Exercise prompt ::
Records appear below. Give all of them again, exactly.

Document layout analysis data
╭──

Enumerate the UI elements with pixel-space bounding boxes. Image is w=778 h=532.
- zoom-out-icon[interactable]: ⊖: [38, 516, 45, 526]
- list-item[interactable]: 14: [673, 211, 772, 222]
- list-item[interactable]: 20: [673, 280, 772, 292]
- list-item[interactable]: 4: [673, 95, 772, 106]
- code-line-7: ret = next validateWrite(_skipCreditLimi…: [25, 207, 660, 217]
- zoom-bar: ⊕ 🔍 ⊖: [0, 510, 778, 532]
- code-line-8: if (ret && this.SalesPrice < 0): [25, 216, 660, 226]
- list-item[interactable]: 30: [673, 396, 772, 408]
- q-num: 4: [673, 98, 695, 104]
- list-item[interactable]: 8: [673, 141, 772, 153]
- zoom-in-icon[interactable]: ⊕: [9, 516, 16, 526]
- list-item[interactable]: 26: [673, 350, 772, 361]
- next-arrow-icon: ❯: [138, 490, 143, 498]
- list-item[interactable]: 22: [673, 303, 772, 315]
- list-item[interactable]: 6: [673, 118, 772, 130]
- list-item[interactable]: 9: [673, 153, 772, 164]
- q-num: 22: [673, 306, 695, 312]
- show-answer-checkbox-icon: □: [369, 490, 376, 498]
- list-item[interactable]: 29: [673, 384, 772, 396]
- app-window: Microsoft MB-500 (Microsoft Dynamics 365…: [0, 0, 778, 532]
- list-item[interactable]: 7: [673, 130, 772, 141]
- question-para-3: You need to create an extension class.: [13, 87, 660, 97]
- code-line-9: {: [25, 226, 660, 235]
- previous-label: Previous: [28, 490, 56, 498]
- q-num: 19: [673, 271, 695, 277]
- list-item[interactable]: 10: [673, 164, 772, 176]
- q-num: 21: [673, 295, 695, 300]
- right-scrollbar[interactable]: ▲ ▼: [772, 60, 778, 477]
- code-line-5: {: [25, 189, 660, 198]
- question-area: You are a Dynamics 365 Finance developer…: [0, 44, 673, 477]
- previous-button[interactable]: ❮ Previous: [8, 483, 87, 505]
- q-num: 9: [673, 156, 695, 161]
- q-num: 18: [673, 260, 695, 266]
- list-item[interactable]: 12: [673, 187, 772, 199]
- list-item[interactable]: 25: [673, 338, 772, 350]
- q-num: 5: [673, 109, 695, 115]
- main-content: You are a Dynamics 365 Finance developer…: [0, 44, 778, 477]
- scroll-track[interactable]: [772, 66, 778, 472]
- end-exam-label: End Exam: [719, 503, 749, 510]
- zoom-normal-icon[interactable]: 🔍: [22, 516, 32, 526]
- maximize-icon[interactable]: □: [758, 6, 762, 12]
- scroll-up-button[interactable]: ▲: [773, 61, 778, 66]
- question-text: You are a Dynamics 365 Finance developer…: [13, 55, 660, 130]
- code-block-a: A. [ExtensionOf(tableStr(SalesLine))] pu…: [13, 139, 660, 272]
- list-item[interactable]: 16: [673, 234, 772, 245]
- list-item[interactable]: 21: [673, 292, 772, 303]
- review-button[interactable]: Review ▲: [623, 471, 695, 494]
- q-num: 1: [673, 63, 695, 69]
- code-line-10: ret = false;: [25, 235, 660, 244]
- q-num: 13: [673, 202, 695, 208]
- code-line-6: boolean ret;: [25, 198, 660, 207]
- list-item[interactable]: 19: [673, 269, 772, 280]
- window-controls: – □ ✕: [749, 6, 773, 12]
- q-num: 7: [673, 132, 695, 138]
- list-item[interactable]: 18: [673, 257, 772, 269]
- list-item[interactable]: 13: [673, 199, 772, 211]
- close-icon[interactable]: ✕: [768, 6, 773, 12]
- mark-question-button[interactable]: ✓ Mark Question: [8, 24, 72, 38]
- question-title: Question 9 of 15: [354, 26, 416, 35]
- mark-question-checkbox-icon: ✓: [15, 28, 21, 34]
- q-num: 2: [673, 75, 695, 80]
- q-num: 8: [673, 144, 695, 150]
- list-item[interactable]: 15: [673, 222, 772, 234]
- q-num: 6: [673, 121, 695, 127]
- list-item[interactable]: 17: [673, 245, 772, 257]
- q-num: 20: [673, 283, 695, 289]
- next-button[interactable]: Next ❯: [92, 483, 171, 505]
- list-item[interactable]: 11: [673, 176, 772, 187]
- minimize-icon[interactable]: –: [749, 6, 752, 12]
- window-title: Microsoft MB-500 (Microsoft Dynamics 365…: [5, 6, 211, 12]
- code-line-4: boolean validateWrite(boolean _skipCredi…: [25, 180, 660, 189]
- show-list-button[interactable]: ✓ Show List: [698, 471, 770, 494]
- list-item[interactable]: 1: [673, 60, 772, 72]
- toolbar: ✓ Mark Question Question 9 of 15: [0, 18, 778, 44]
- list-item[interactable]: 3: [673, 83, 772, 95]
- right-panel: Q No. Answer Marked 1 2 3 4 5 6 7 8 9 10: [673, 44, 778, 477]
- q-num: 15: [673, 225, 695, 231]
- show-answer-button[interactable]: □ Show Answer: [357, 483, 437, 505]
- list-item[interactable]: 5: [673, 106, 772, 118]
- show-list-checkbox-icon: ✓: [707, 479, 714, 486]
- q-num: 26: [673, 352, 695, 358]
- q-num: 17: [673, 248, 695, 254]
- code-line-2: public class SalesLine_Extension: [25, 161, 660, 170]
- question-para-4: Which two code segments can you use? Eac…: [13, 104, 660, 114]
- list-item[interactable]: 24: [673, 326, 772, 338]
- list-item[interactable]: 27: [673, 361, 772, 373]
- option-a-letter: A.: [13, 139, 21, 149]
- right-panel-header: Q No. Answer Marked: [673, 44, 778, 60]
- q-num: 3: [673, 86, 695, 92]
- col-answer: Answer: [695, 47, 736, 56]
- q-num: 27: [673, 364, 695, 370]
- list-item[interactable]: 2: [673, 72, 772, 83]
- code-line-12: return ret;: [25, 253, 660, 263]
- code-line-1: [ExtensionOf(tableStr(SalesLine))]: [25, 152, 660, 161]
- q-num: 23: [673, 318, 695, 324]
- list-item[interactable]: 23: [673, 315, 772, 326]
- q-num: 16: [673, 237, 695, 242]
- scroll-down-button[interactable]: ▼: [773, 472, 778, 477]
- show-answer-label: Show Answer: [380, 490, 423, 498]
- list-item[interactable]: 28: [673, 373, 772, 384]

╰──

Task response ::
Enumerate the UI elements with pixel-space bounding boxes. Image is w=778 h=532.
- zoom-out-icon[interactable]: ⊖: [38, 516, 45, 526]
- list-item[interactable]: 14: [673, 211, 772, 222]
- list-item[interactable]: 20: [673, 280, 772, 292]
- list-item[interactable]: 4: [673, 95, 772, 106]
- code-line-7: ret = next validateWrite(_skipCreditLimi…: [25, 207, 660, 217]
- zoom-bar: ⊕ 🔍 ⊖: [0, 510, 778, 532]
- code-line-8: if (ret && this.SalesPrice < 0): [25, 216, 660, 226]
- list-item[interactable]: 30: [673, 396, 772, 408]
- q-num: 4: [673, 98, 695, 104]
- list-item[interactable]: 8: [673, 141, 772, 153]
- zoom-in-icon[interactable]: ⊕: [9, 516, 16, 526]
- list-item[interactable]: 26: [673, 350, 772, 361]
- next-arrow-icon: ❯: [138, 490, 143, 498]
- list-item[interactable]: 22: [673, 303, 772, 315]
- list-item[interactable]: 6: [673, 118, 772, 130]
- list-item[interactable]: 9: [673, 153, 772, 164]
- q-num: 22: [673, 306, 695, 312]
- show-answer-checkbox-icon: □: [369, 490, 376, 498]
- list-item[interactable]: 29: [673, 384, 772, 396]
- app-window: Microsoft MB-500 (Microsoft Dynamics 365…: [0, 0, 778, 532]
- list-item[interactable]: 7: [673, 130, 772, 141]
- question-para-3: You need to create an extension class.: [13, 87, 660, 97]
- code-line-9: {: [25, 226, 660, 235]
- previous-label: Previous: [28, 490, 56, 498]
- q-num: 19: [673, 271, 695, 277]
- list-item[interactable]: 10: [673, 164, 772, 176]
- q-num: 21: [673, 295, 695, 300]
- right-scrollbar[interactable]: ▲ ▼: [772, 60, 778, 477]
- code-line-5: {: [25, 189, 660, 198]
- question-area: You are a Dynamics 365 Finance developer…: [0, 44, 673, 477]
- previous-button[interactable]: ❮ Previous: [8, 483, 87, 505]
- q-num: 9: [673, 156, 695, 161]
- q-num: 18: [673, 260, 695, 266]
- list-item[interactable]: 12: [673, 187, 772, 199]
- list-item[interactable]: 25: [673, 338, 772, 350]
- q-num: 5: [673, 109, 695, 115]
- main-content: You are a Dynamics 365 Finance developer…: [0, 44, 778, 477]
- scroll-track[interactable]: [772, 66, 778, 472]
- end-exam-label: End Exam: [719, 503, 749, 510]
- zoom-normal-icon[interactable]: 🔍: [22, 516, 32, 526]
- maximize-icon[interactable]: □: [758, 6, 762, 12]
- scroll-up-button[interactable]: ▲: [773, 61, 778, 66]
- question-text: You are a Dynamics 365 Finance developer…: [13, 55, 660, 130]
- code-block-a: A. [ExtensionOf(tableStr(SalesLine))] pu…: [13, 139, 660, 272]
- list-item[interactable]: 16: [673, 234, 772, 245]
- list-item[interactable]: 21: [673, 292, 772, 303]
- review-button[interactable]: Review ▲: [623, 471, 695, 494]
- q-num: 1: [673, 63, 695, 69]
- code-line-10: ret = false;: [25, 235, 660, 244]
- q-num: 13: [673, 202, 695, 208]
- code-line-6: boolean ret;: [25, 198, 660, 207]
- list-item[interactable]: 19: [673, 269, 772, 280]
- window-controls: – □ ✕: [749, 6, 773, 12]
- q-num: 7: [673, 132, 695, 138]
- list-item[interactable]: 18: [673, 257, 772, 269]
- list-item[interactable]: 13: [673, 199, 772, 211]
- close-icon[interactable]: ✕: [768, 6, 773, 12]
- mark-question-button[interactable]: ✓ Mark Question: [8, 24, 72, 38]
- question-title: Question 9 of 15: [354, 26, 416, 35]
- mark-question-checkbox-icon: ✓: [15, 28, 21, 34]
- q-num: 2: [673, 75, 695, 80]
- q-num: 8: [673, 144, 695, 150]
- list-item[interactable]: 15: [673, 222, 772, 234]
- q-num: 6: [673, 121, 695, 127]
- list-item[interactable]: 17: [673, 245, 772, 257]
- q-num: 20: [673, 283, 695, 289]
- next-button[interactable]: Next ❯: [92, 483, 171, 505]
- list-item[interactable]: 11: [673, 176, 772, 187]
- minimize-icon[interactable]: –: [749, 6, 752, 12]
- window-title: Microsoft MB-500 (Microsoft Dynamics 365…: [5, 6, 211, 12]
- code-line-4: boolean validateWrite(boolean _skipCredi…: [25, 180, 660, 189]
- show-list-button[interactable]: ✓ Show List: [698, 471, 770, 494]
- list-item[interactable]: 1: [673, 60, 772, 72]
- toolbar: ✓ Mark Question Question 9 of 15: [0, 18, 778, 44]
- list-item[interactable]: 3: [673, 83, 772, 95]
- right-panel: Q No. Answer Marked 1 2 3 4 5 6 7 8 9 10: [673, 44, 778, 477]
- q-num: 15: [673, 225, 695, 231]
- show-answer-button[interactable]: □ Show Answer: [357, 483, 437, 505]
- list-item[interactable]: 5: [673, 106, 772, 118]
- show-list-checkbox-icon: ✓: [707, 479, 714, 486]
- q-num: 26: [673, 352, 695, 358]
- q-num: 17: [673, 248, 695, 254]
- code-line-2: public class SalesLine_Extension: [25, 161, 660, 170]
- question-para-4: Which two code segments can you use? Eac…: [13, 104, 660, 114]
- list-item[interactable]: 24: [673, 326, 772, 338]
- list-item[interactable]: 27: [673, 361, 772, 373]
- option-a-letter: A.: [13, 139, 21, 149]
- right-panel-header: Q No. Answer Marked: [673, 44, 778, 60]
- q-num: 3: [673, 86, 695, 92]
- col-answer: Answer: [695, 47, 736, 56]
- q-num: 27: [673, 364, 695, 370]
- list-item[interactable]: 2: [673, 72, 772, 83]
- code-line-12: return ret;: [25, 253, 660, 263]
- code-line-1: [ExtensionOf(tableStr(SalesLine))]: [25, 152, 660, 161]
- q-num: 23: [673, 318, 695, 324]
- list-item[interactable]: 23: [673, 315, 772, 326]
- q-num: 16: [673, 237, 695, 242]
- scroll-down-button[interactable]: ▼: [773, 472, 778, 477]
- show-answer-label: Show Answer: [380, 490, 423, 498]
- list-item[interactable]: 28: [673, 373, 772, 384]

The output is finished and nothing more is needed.